Even I, am not stupid enough to pay that much for a dog. 

Besides, we were going to be overseas in London for three weeks in September and I couldn’t leave a puppy that young in the kennels, could I?

After we’d walked a dozen paces, I suddenly stopped, struck with the most brilliant, dazzlingly clever idea I’ve ever had in my life.

“Scotto!” I shouted in divine enlightenment. “Why don’t we go to London in December and have a white Christmas instead of going in September? Lulu will be more settled in then. She won’t be wanting her boring old mother rocking up to London as early as September, will she? I wouldn't want to be a helicopter mother! ” 

...    ...     ...      ...      ...      ...       ....        ...      ...        ...

The plane tickets turned out to cost much more in December than September… but that’s okay. And I like freezing cold weather. It's bracing and stimulating. Good for the pores.

And of course, Polly Pocket will be 11 months old in December so she’ll be fine to go in the boarding kennels by then. 

Saturday, February 23, 2019

I'm Finally Coming Out.

After 15 years of skulking in the wings of self-imposed theatrical retirement, I am finally treading the boards again.

I spotted a play audition notice in the local mountain rag and thought… why not?

Hahahaha… why farking not…

I forgot all about the laborious learning of lines business. I pushed the fact that I work 12-hour days to the back of my mind, and I certainly forgot that I am actually quite a wooden, hack of an actress.
I manage to bluff my way through auditions by using a loftily projected, false bravado, but the directors are usually highly disappointed when it comes to the actuality of any quality acting radiating out of my wizened and googly-eyed face.

So, now I’m to be found dawdling on the theatre doorstop at rehearsal time, eyes hanging out of my head after a long day, and barely able to speak, let alone pretend to act.

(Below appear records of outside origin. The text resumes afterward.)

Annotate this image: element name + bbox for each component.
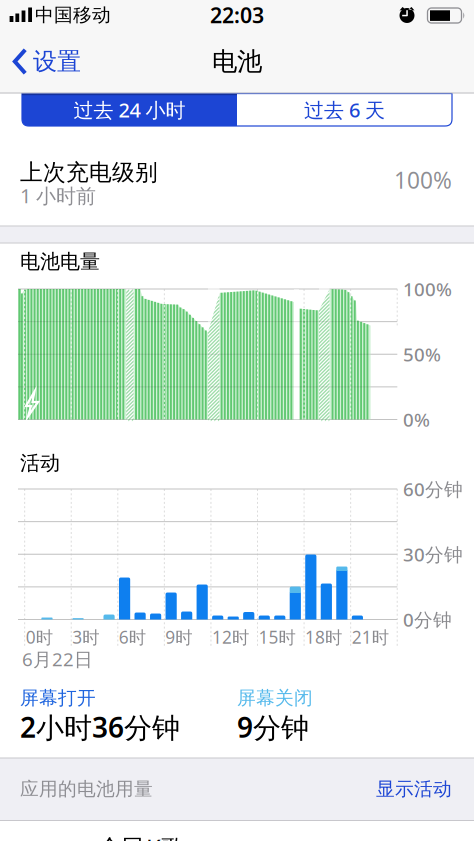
staticText: 应用的电池用量 [20, 778, 153, 800]
staticText: 电池 [212, 46, 262, 77]
staticText: 过去 6 天 [304, 96, 385, 123]
staticText: 2小时36分钟 [20, 708, 180, 746]
staticText: 100% [403, 277, 452, 301]
staticText: 1 小时前 [20, 182, 96, 209]
staticText: 屏幕打开 [20, 686, 96, 709]
staticText: 过去 24 小时 [74, 96, 186, 123]
staticText: 设置 [33, 47, 81, 76]
staticText: 12时 [212, 626, 249, 648]
staticText: 3时 [72, 626, 99, 648]
staticText: 9时 [165, 626, 192, 648]
staticText: 中国移动 [35, 4, 111, 26]
staticText: 6时 [119, 626, 146, 648]
staticText: 上次充电级别 [20, 159, 158, 186]
button[interactable]: 全民K歌 电池用量 [98, 834, 208, 841]
button[interactable]: 过去 24 小时 [22, 94, 237, 126]
staticText: 0% [403, 407, 430, 432]
staticText: 22:03 [210, 1, 264, 29]
button[interactable]: 返回设置 [13, 40, 103, 84]
staticText: 21时 [352, 626, 389, 648]
staticText: 50% [403, 342, 441, 367]
staticText: 15时 [258, 626, 296, 648]
staticText: 30分钟 [403, 542, 463, 567]
staticText: 电池电量 [20, 249, 100, 274]
staticText: 全民K歌 [98, 832, 185, 841]
staticText: 活动 [20, 451, 60, 475]
staticText: 100% [394, 165, 452, 195]
staticText: 18时 [305, 626, 342, 648]
staticText: 0分钟 [403, 607, 452, 632]
button[interactable]: 显示活动 [342, 774, 452, 804]
staticText: 6月22日 [22, 647, 93, 671]
staticText: 60分钟 [403, 477, 463, 501]
staticText: 屏幕关闭 [237, 686, 313, 709]
button[interactable]: 过去 6 天 [237, 94, 452, 126]
staticText: 0时 [26, 626, 53, 648]
staticText: 9分钟 [237, 708, 309, 746]
staticText: 显示活动 [376, 778, 452, 800]
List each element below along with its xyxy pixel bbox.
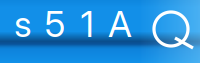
staticText: A xyxy=(108,2,132,46)
staticText: 1 xyxy=(80,2,94,46)
staticText: 5 xyxy=(44,2,66,46)
staticText: s xyxy=(14,2,32,46)
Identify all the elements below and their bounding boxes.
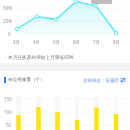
staticText: 单位维修量（个） bbox=[8, 77, 45, 83]
staticText: 本月任务及时率较上月降低60% bbox=[8, 54, 74, 60]
staticText: 100 bbox=[4, 109, 12, 115]
staticText: 25% bbox=[3, 18, 12, 24]
staticText: 7月 bbox=[93, 39, 101, 45]
staticText: 8月 bbox=[113, 39, 121, 45]
staticText: 0 bbox=[8, 31, 11, 37]
staticText: 4月 bbox=[33, 39, 41, 45]
button[interactable]: 本月任务及时率较上月降低60% bbox=[0, 51, 130, 63]
staticText: 3月 bbox=[13, 39, 21, 45]
staticText: 5月 bbox=[53, 39, 61, 45]
staticText: 50% bbox=[3, 5, 12, 11]
staticText: 当前单位：安泰区 bbox=[83, 78, 119, 84]
button[interactable]: 切换单位 bbox=[83, 77, 126, 84]
staticText: 50 bbox=[6, 122, 12, 128]
staticText: 150 bbox=[4, 96, 12, 102]
staticText: 6月 bbox=[73, 39, 81, 45]
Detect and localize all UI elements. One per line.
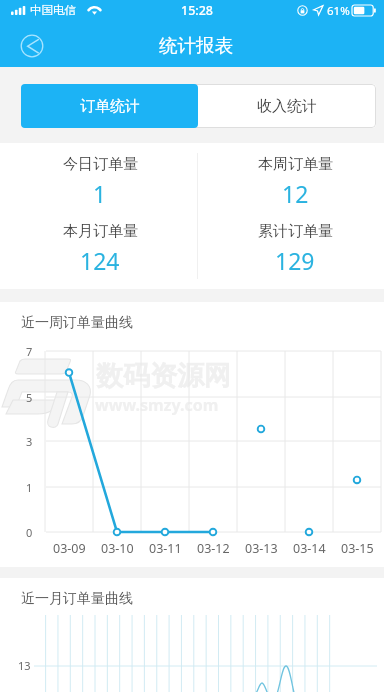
staticText: 近一月订单量曲线 — [21, 590, 133, 608]
staticText: 累计订单量 — [258, 222, 333, 241]
button[interactable]: 本周订单量 — [197, 145, 384, 218]
button[interactable]: 累计订单量 — [197, 212, 384, 285]
staticText: 本周订单量 — [258, 155, 333, 174]
staticText: 03-11 — [149, 540, 182, 557]
staticText: 03-10 — [101, 540, 134, 557]
staticText: 数码资源网 — [96, 359, 231, 393]
staticText: 订单统计 — [80, 97, 140, 116]
staticText: 本月订单量 — [63, 222, 138, 241]
button[interactable]: 收入统计 — [198, 84, 376, 128]
staticText: www.smzy.com — [95, 394, 219, 416]
staticText: 1 — [26, 480, 33, 495]
staticText: 1 — [93, 178, 107, 209]
button[interactable]: Back — [14, 28, 50, 64]
staticText: 129 — [275, 245, 315, 276]
staticText: 收入统计 — [257, 97, 317, 116]
staticText: 统计报表 — [159, 34, 233, 57]
button[interactable]: 本月订单量 — [2, 212, 198, 285]
staticText: 5 — [26, 390, 33, 405]
staticText: 15:28 — [181, 2, 214, 19]
staticText: 7 — [26, 344, 33, 359]
button[interactable]: 订单统计 — [21, 84, 198, 128]
staticText: 3 — [26, 434, 33, 449]
staticText: 13 — [18, 658, 31, 673]
staticText: 03-09 — [53, 540, 86, 557]
staticText: 03-12 — [197, 540, 230, 557]
staticText: 近一周订单量曲线 — [21, 314, 133, 332]
staticText: 0 — [26, 525, 33, 540]
button[interactable]: 今日订单量 — [2, 145, 198, 218]
staticText: 12 — [282, 178, 309, 209]
staticText: 今日订单量 — [63, 155, 138, 174]
staticText: 03-14 — [293, 540, 326, 557]
button[interactable] — [21, 84, 198, 128]
staticText: 124 — [80, 245, 120, 276]
staticText: 03-13 — [245, 540, 278, 557]
staticText: 61% — [327, 3, 350, 19]
staticText: 03-15 — [341, 540, 374, 557]
staticText: 中国电信 — [30, 3, 76, 17]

I’ve told Scotto he’s not allowed to come and see it. I told my parents not to bother as well.

I’m considering buying ALL the tickets so no one can come.

I’ve had to plough down a lot of ‘road closed’ signs along my neural motorways in a desperate attempt to memorise my lines.

Nothing is sticking. 

It’s like trying to stick the script lines to my brain with a cheap and crappy fridge magnet. Every time I open the fridge door the script falls off my brain and words scatter all over the floor.

I’ve recorded myself and play it over and over in the car; forcing that nasal, whining voice into my short-term memory banks.

I walked past a mirror in the dressing room the other night and jumped in fright. A pale, crumpled witch looked back at me. I’ve been starving myself for the last 5 months in an attempt to lose my pot belly.

(This was after a slightly deflating incident when my mother told me she was worried I had a giant tumour in my stomach and asked me if I thought I should go to the doctor about it. 

I had to reassure her that you can’t grab a tumour in two hands and wobble it around and make interesting animal shapes out of it and that no, I was just fat).

Naturally, the pot belly is still there but my face is now deflated and sagging and the loose skin on my arms is so flappy, I could quite easily complete a few aerial laps of the local mango orchard and roost upside down for the night in the branches.

Luckily, there’s a line in the play where I’m having my photograph taken and I have to say, “I’d better suck in my pot belly!”

I was probably typecast purely because of my tumescent gut.

I’m afraid I’ve damaged my memory corpuscles (or whatever) by all that alcohol I drank over the last 15 years.

What happens if I NEVER learn these bloody lines?

I’ll disgrace the mountain.

I’ll have to move towns and go into witness protection.

I’m freaking out. Are there any thespians out there who can give me some tips, apart from writing my lines out on my arms? (God knows there are enough crevices and crannies in my arms to record the bloody Good News Bible but I’d never be able to find them.)